Una implementación efectiva debería partir por tareas repetitivas, medibles y de bajo riesgo, para luego avanzar hacia procesos más complejos. También debería considerar indicadores claros: horas ahorradas, reducción de errores, tiempos de respuesta, satisfacción de usuarios internos, cumplimiento normativo y capacidad de los equipos para enfocarse en labores de mayor valor.

En ese sentido, la productividad no puede medirse solo por velocidad. También debe medirse por calidad, seguridad, trazabilidad y capacidad de escalar sin desordenar la operación.

IA generativa como habilitador estratégico

Para DXC y Anthropic, la alianza apunta precisamente a llevar estas capacidades a sistemas empresariales donde la tecnología debe convivir con continuidad, cumplimiento y operación diaria. En ese escenario, la IA generativa deja de ser una herramienta experimental y empieza a posicionarse como infraestructura de productividad para organizaciones complejas.

El impacto potencial es amplio. En atención al cliente, puede reducir tiempos de respuesta y mejorar la clasificación de casos. En operaciones internas, puede apoyar la documentación y seguimiento de procesos. En tecnología, puede acelerar desarrollo, revisión y mantenimiento de software. En áreas administrativas, puede transformar datos dispersos en reportes útiles para la toma de decisiones.

Para las empresas latinoamericanas, el mensaje es especialmente relevante: la adopción de IA no debería limitarse a pilotos aislados o pruebas de innovación. La oportunidad está en identificar procesos donde el ahorro de tiempo, la mejora de calidad y la reducción de fricción generen impacto concreto en productividad.

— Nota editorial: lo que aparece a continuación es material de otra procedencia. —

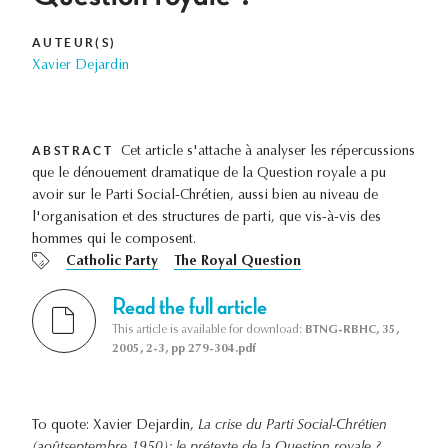
AUTEUR(S)
Xavier Dejardin
ABSTRACT
Cet article s'attache à analyser les répercussions
que le dénouement dramatique de la Question royale a pu
avoir sur le Parti Social-Chrétien, aussi bien au niveau de
l'organisation et des structures de parti, que vis-à-vis des
hommes qui le composent.
Catholic Party
The Royal Question
Read the full article
This article is available for download:
BTNG-RBHC, 35,
2005, 2-3, pp 279-304.pdf
To quote: Xavier Dejardin,
La crise du Parti Social-Chrétien
(aoûtseptembre 1950): le prétexte de la Question royale ?
,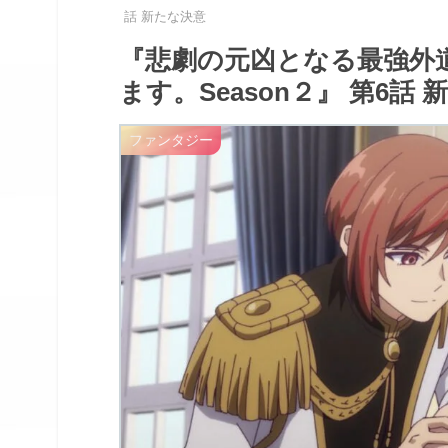
話 新たな決意
『悲劇の元凶となる最強外
ます。Season２』 第6話
ファンタジー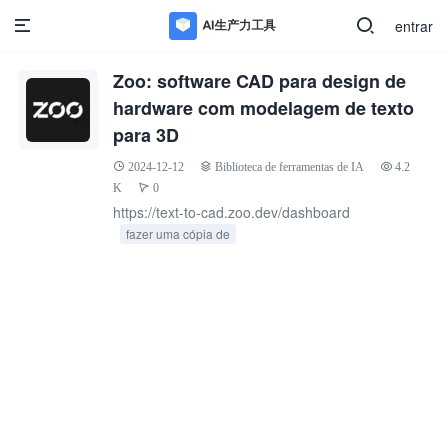
entrar
Zoo: software CAD para design de
hardware com modelagem de texto
para 3D
2024-12-12
Biblioteca de ferramentas de IA
4.2
K
0
https://text-to-cad.zoo.dev/dashboard
fazer uma cópia de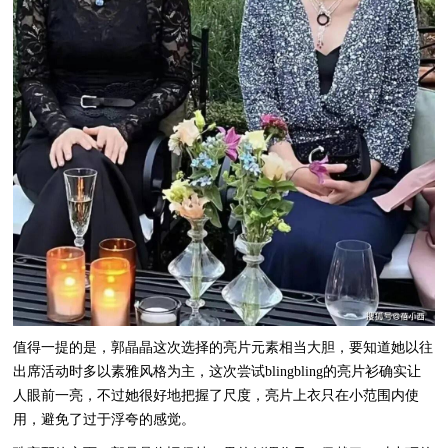
值得一提的是，郭晶晶这次选择的亮片元素相当大胆，要知道她以往
出席活动时多以素雅风格为主，这次尝试blingbling的亮片衫确实让
人眼前一亮，不过她很好地把握了尺度，亮片上衣只在小范围内使
用，避免了过于浮夸的感觉。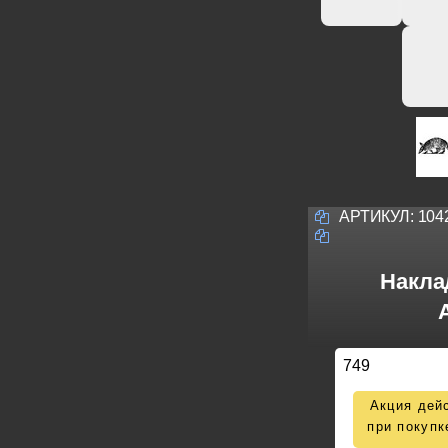
АРТИКУЛ:
104
Накла
749
Акция дейс
при покупк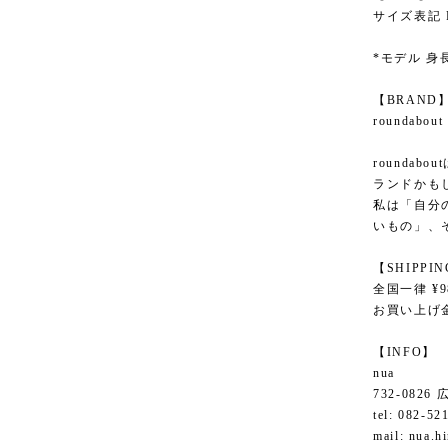
サイズ表記 
*モデル 身長
【BRAND
roundab
rounda
ランドかも
私は「自分
いもの」、
【SHIPPI
全国一律 ¥9
お買い上げ金
【INFO】
nua
732-082
tel: 082-52
mail:
nua.h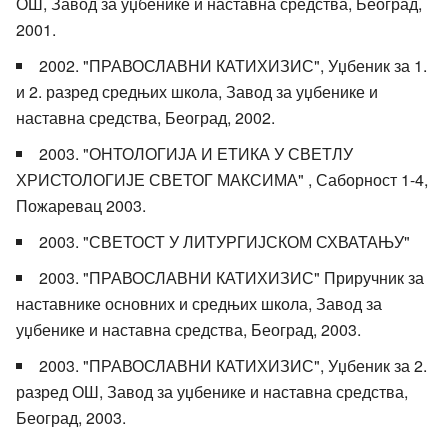
ОШ, Завод за уџбенике и наставна средства, Београд,
2001.
2002. "ПРАВОСЛАВНИ КАТИХИЗИС", Уџбеник за 1.
и 2. разред средњих школа, Завод за уџбенике и
наставна средства, Београд, 2002.
2003. "ОНТОЛОГИЈА И ЕТИКА У СВЕТЛУ
ХРИСТОЛОГИЈЕ СВЕТОГ МАКСИМА" , Саборност 1-4,
Пожаревац 2003.
2003. "СВЕТОСТ У ЛИТУРГИЈСКОМ СХВАТАЊУ"
2003. "ПРАВОСЛАВНИ КАТИХИЗИС" Приручник за
наставнике основних и средњих школа, Завод за
уџбенике и наставна средства, Београд, 2003.
2003. "ПРАВОСЛАВНИ КАТИХИЗИС", Уџбеник за 2.
разред ОШ, Завод за уџбенике и наставна средства,
Београд, 2003.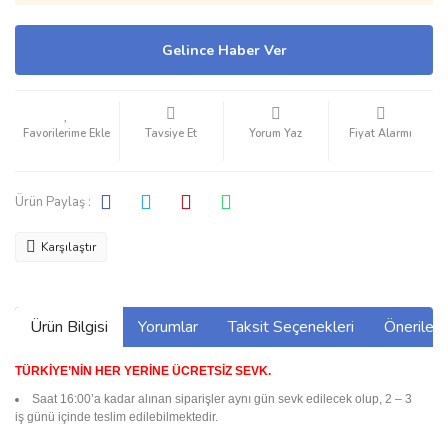
Gelince Haber Ver
Tavsiye Et
Yorum Yaz
Fiyat Alarmı
Ürün Paylaş :
Karşılaştır
Ürün Bilgisi
Yorumlar
Taksit Seçenekleri
Önerilerin
TÜRKİYE’NİN HER YERİNE ÜCRETSİZ SEVK.
Saat 16:00’a kadar alınan siparişler aynı gün sevk edilecek olup, 2 – 3
iş günü içinde teslim edilebilmektedir.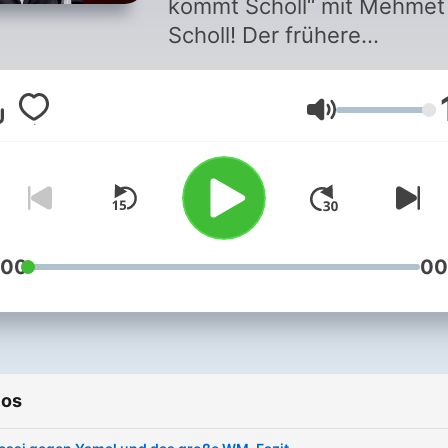
kommt Scholl“ mit Mehmet
Scholl! Der frühere
Nationalspieler und langjäh
Bayern-Star wird in neun
Volumen
Folgen zur
Europameisterschaft 2024
Partien analysieren, mit de
gewohnten Mischung aus
Kompetenz und Lockerheit
Los geht es direkt mit am 1
:00
00
Juni, im Anschluss an die
Auftaktpartie der DFB-Elf
gegen Schottland. „Jetzt
kommt Scholl“ läuft im
ios
wochentäglichen,
regelmäßigen Wechsel mit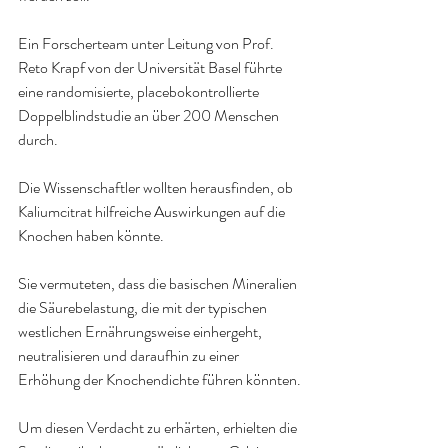
Ein Forscherteam unter Leitung von Prof. 
Reto Krapf von der Universität Basel führte 
eine randomisierte, placebokontrollierte 
Doppelblindstudie an über 200 Menschen 
durch.
Die Wissenschaftler wollten herausfinden, ob 
Kaliumcitrat hilfreiche Auswirkungen auf die 
Knochen haben könnte.
Sie vermuteten, dass die basischen Mineralien 
die Säurebelastung, die mit der typischen 
westlichen Ernährungsweise einhergeht, 
neutralisieren und daraufhin zu einer 
Erhöhung der Knochendichte führen könnten.
Um diesen Verdacht zu erhärten, erhielten die 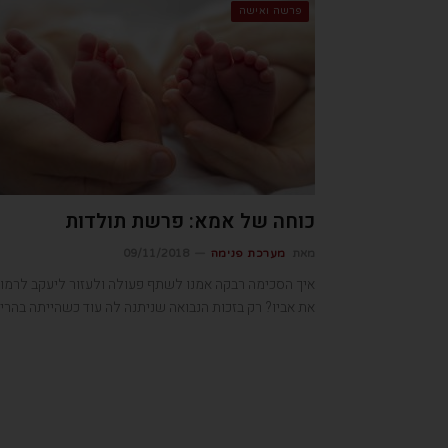
פרשה ואישה
כוחה של אמא: פרשת תולדות
מאת
מערכת פנימה
09/11/2018
איך הסכימה רבקה אמנו לשתף פעולה ולעזור ליעקב לרמו
את אביו? רק בזכות הנבואה שניתנה לה עוד כשהייתה בהריו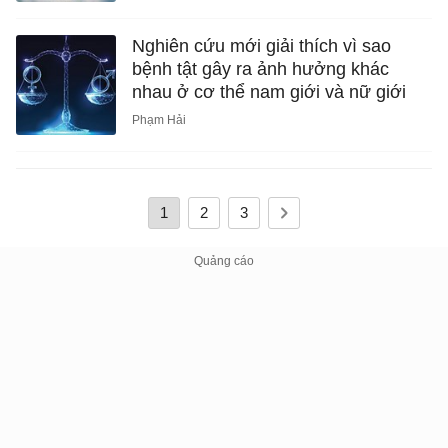
Nghiên cứu mới giải thích vì sao
bệnh tật gây ra ảnh hưởng khác
nhau ở cơ thể nam giới và nữ giới
Phạm Hải
1
2
3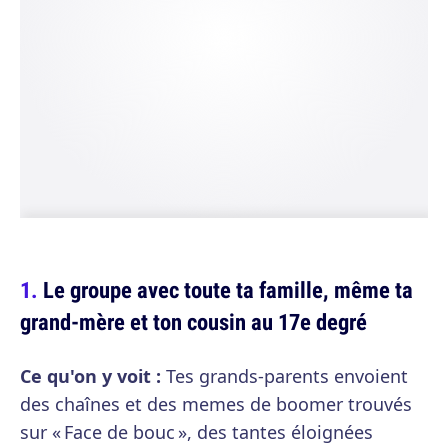
Le groupe avec toute ta famille, même ta
grand-mère et ton cousin au 17e degré
Ce qu'on y voit :
Tes grands-parents envoient
des chaînes et des memes de boomer trouvés
sur « Face de bouc », des tantes éloignées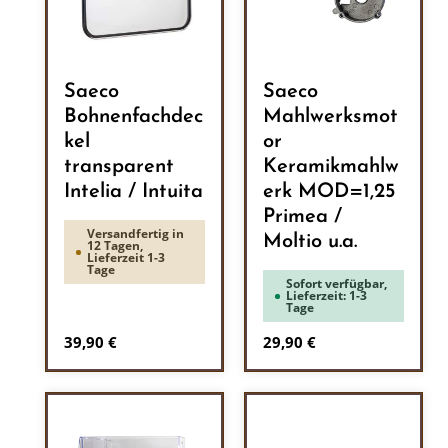
Saeco
Saeco
Bohnenfachdec
Mahlwerksmot
kel
or
transparent
Keramikmahlw
Intelia / Intuita
erk MOD=1,25
Primea /
Versandfertig in
Moltio u.a.
12 Tagen,
Lieferzeit 1-3
Tage
Sofort verfügbar,
Lieferzeit: 1-3
Tage
Regulärer Preis:
Regulärer Preis:
39,90 €
29,90 €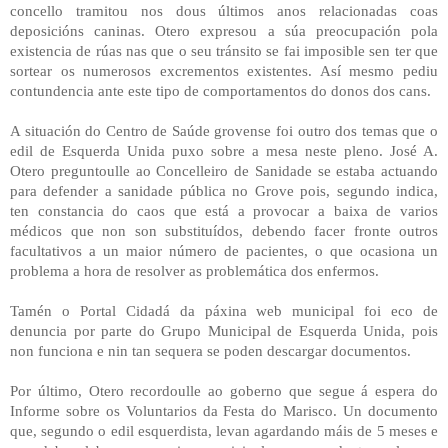
concello tramitou nos dous últimos anos relacionadas coas
deposicións caninas. Otero expresou a súa preocupación pola
existencia de rúas nas que o seu tránsito se fai imposible sen ter que
sortear os numerosos excrementos existentes. Así mesmo pediu
contundencia ante este tipo de comportamentos do donos dos cans.
A situación do Centro de Saúde grovense foi outro dos temas que o
edil de Esquerda Unida puxo sobre a mesa neste pleno. José A.
Otero preguntoulle ao Concelleiro de Sanidade se estaba actuando
para defender a sanidade pública no Grove pois, segundo indica,
ten constancia do caos que está a provocar a baixa de varios
médicos que non son substituídos, debendo facer fronte outros
facultativos a un maior número de pacientes, o que ocasiona un
problema a hora de resolver as problemática dos enfermos.
Tamén o Portal Cidadá da páxina web municipal foi eco de
denuncia por parte do Grupo Municipal de Esquerda Unida, pois
non funciona e nin tan sequera se poden descargar documentos.
Por último, Otero recordoulle ao goberno que segue á espera do
Informe sobre os Voluntarios da Festa do Marisco. Un documento
que, segundo o edil esquerdista, levan agardando máis de 5 meses e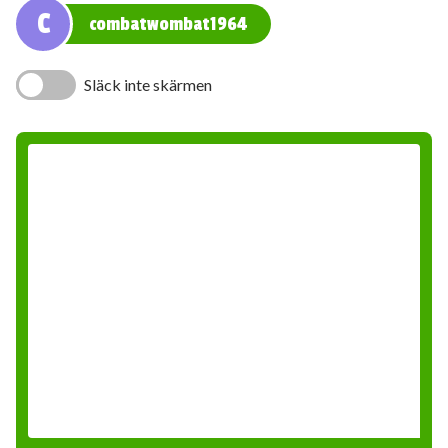
C
combatwombat1964
Släck inte skärmen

Una nueva etapa para el trabajo empresarial

La posibilidad de reducir hasta 80% el tiempo dedicado a ciertas tareas organizacionales no significa que todas las funciones se automatizarán ni que todos los procesos obtendrán el mismo resultado. Significa que existe una oportunidad concreta para rediseñar tareas intensivas en información, siempre que la implementación sea responsable, medible y alineada con los objetivos del negocio.

La IA generativa puede convertirse en una ventaja competitiva cuando se integra con criterio: no como reemplazo indiscriminado de personas, sino como una capa de apoyo para que los equipos trabajen con más velocidad, mejor información y mayor foco estratégico.

En un contexto donde las empresas enfrentan presión por eficiencia, costos, talento y transformación digital, herramientas como Claude pueden ayudar a reducir carga operativa y liberar capacidad interna. Pero el verdadero retorno dependerá de algo más que la tecnología: dependerá de la gobernanza, la capacitación, la supervisión humana y la capacidad de cada organización para convertir la inteligencia artificial en productividad real.